In a sense, there is no such thing as a Spanish cake: every item is regional, sometimes to a village, even just to one shop, with heritage dating back centuries.
Take the glaseado, probably La Colmena’s most outlandish item, hailing from Almeria, a town near Granada where Jiminez’s mother was born. The cake is barely known elsewhere. A puff pastry base is layered with jam made from the stringy bits of pumpkin in an ancient no-waste effort. The topping is glossy meringue. Imagine baklava married lemon meringue pie and you’re in the ballpark.
Basque cheesecake is ubiquitous in Australia but it’s something of a mirage: it doesn’t really exist in the Basque Country in the north-east of Spain. The well-travelled invention sprang from one humble bar in the region, La Viña in San Sebastian.
La Colmena’s rendition is ethereal, a suspension of dairy in a cloud, as melty as ice-cream, not too sweet, with a dark, bitter top that brings arresting bitterness. It’s not only the best I’ve had in Melbourne, I think it’s better than the original, 17,000 km away.

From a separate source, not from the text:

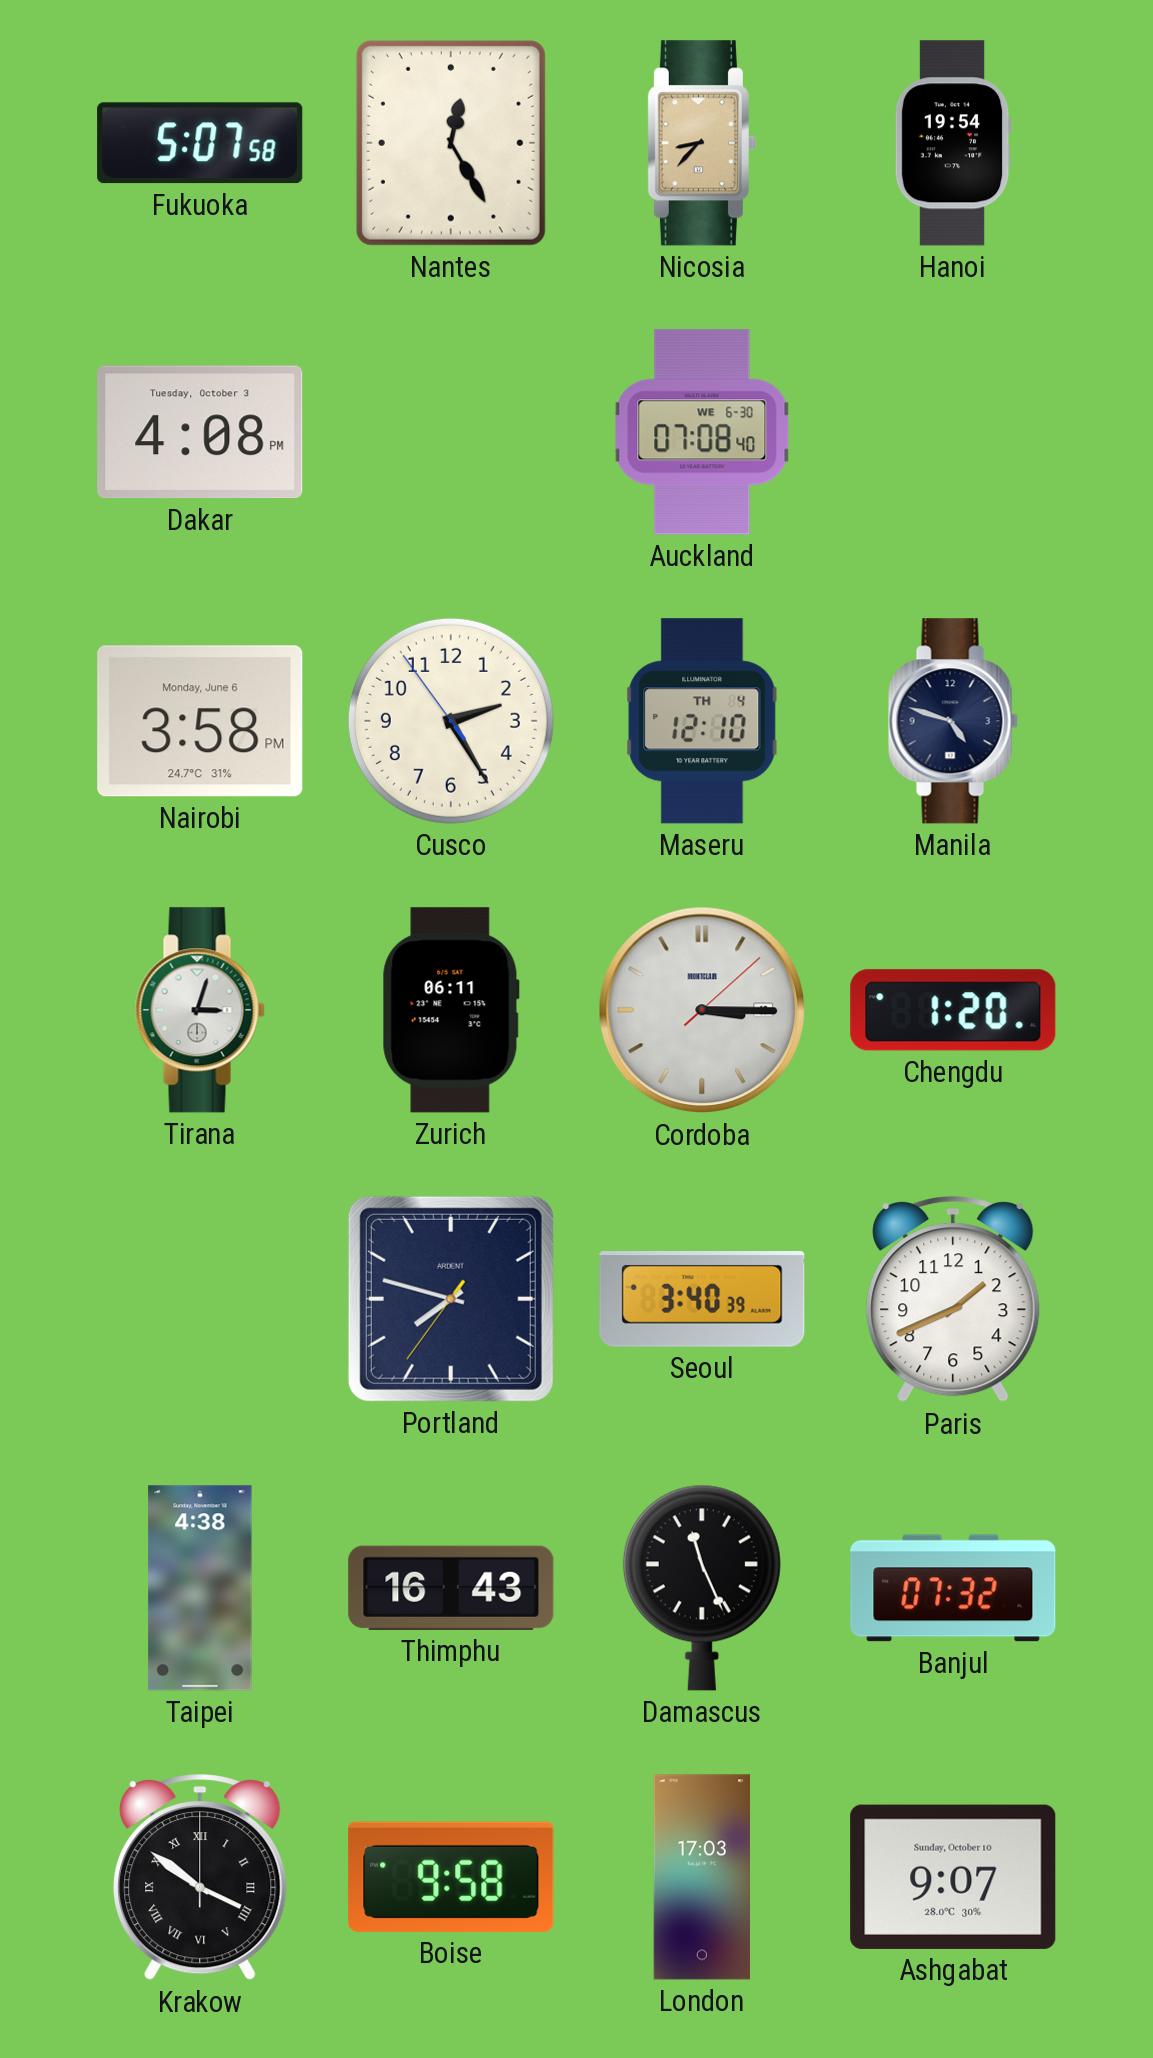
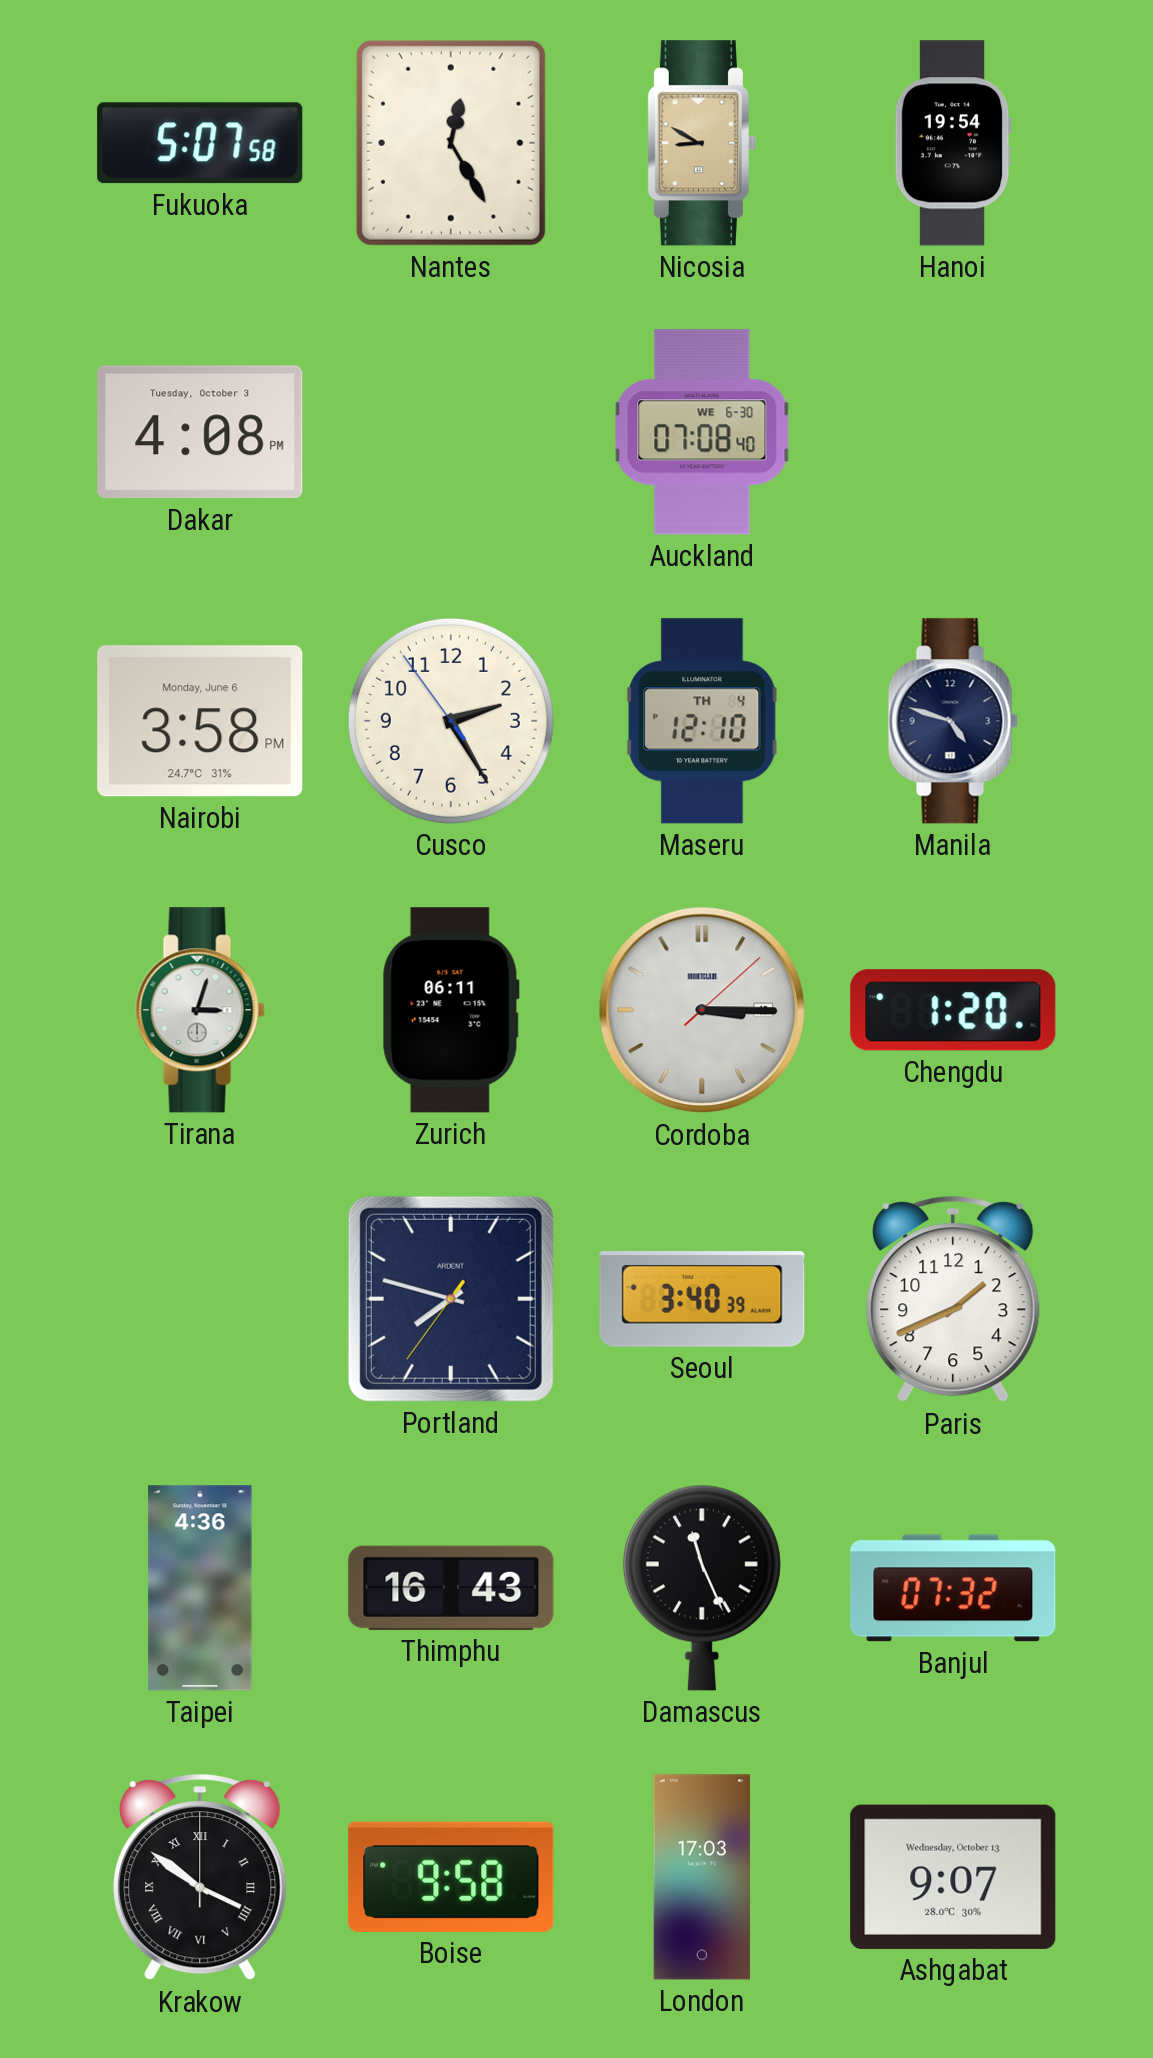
Nicosia: 8:37 -> 8:50
Taipei: 4:38 -> 4:36
Ashgabat date: Sunday, October 10 -> Wednesday, October 13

If you think crema catalana is a Spanish version of France’s creme brulee, this is the place to learn the four ways it is different. Firstly, it’s made with milk, not cream. Secondly, that milk is infused with citrus rind and cinnamon. Thirdly, it’s stirred to thicken, not baked. Lastly, the top layer of sugar is turned to glassy caramel with a pala, a special branding iron that causes flames to shoot up as it caramelises the granules. It’s spectacular and the result is transcendent: a shatter-crisp treat with a smoky tinge that resolves into heady, silky wonder. Don’t tell the French but this is better.
Jimenez is more than a baker. She’s an archivist and historian, layering narrative as much as she’s layering pastry. She’ll tell you about the ensaimada, a featherlight sourdough scroll that takes three days to make. It’s rolled with lard, a practice that dates to the 15th century Spanish Inquisitions, when imperilled Jewish bakers swapped oil for lard to prove they had converted to Christianity. (Lard is made from pork, forbidden in the Jewish religion.)

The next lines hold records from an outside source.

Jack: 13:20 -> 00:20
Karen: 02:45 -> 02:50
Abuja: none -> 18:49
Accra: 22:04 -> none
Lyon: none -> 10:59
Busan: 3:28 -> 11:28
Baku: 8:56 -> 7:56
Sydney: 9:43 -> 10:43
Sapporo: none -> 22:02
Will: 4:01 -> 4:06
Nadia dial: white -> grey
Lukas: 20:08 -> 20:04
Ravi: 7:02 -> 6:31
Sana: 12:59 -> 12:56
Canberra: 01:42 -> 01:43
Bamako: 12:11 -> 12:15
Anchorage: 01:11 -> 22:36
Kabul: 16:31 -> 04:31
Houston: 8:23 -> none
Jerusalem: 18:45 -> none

The flor – a fried flower-shaped pastry – is about 600-years-old too. Crisp and bright with a gentle aniseed flavour, the petalled structure is complex but clever: you can neatly snap it in half and then in quarter to reveal a dainty heart shape.
Tocino de cielo is even older, a 14th-century confection invented by nuns in Andalusia. Made with yolks left over after clarifying wine with egg whites, this tooth-achingly sweet, custardy slice is offset by Jimenez’s own brainwave, an almond crumble base that gives structure and mitigates the sugar hit.
That’s just one example of the way innovation and tradition happily co-exist here. A few months ago, Jimenez decided to turn leftover ensaimadas into a kind of bread-and-butter pudding with bruleed top – it’s comforting and delicious.
La Colmena doesn’t advertise the depth of its endeavour, nor its uniqueness, but now you know. It’s a humble takeaway, but carry your spoils to shared market tables nearby. Just be aware, with every mouthful, you’ll be a living demonstration of joy.
Three other Spanish spots to try
Anada
This longstanding southern Spanish restaurant has a sweet date-night menu for $49 per person. It includes snacks to start followed by a lovingly made seafood paella, cooked slowly so the rice absorbs the saffron and stock, and the essential caramelised crust called soccarat forms at the base.
197 Gertrude Street, Fitzroy, anada.com.au
La Central
Dive into Spanish food and culture at this jam-packed and super informative deli and bodega. Whether you want the right advice and ingredients for cooking Spanish at home, or you want to sit down for a tasting platter of Iberico ham and vermouth, this is the spot.
Stall 45, South Melbourne Market, Coventry Street, South Melbourne, lacentral.com.au
Little Drop of Poison
Maybe you can’t get to Madrid but you can probably get to Eltham for a cosy tapas bar experience. This laneway hideout serves croquetas and gildas (toothpick snacks) along with baked pasta, fried chicken and ‘crack salt’ calamari.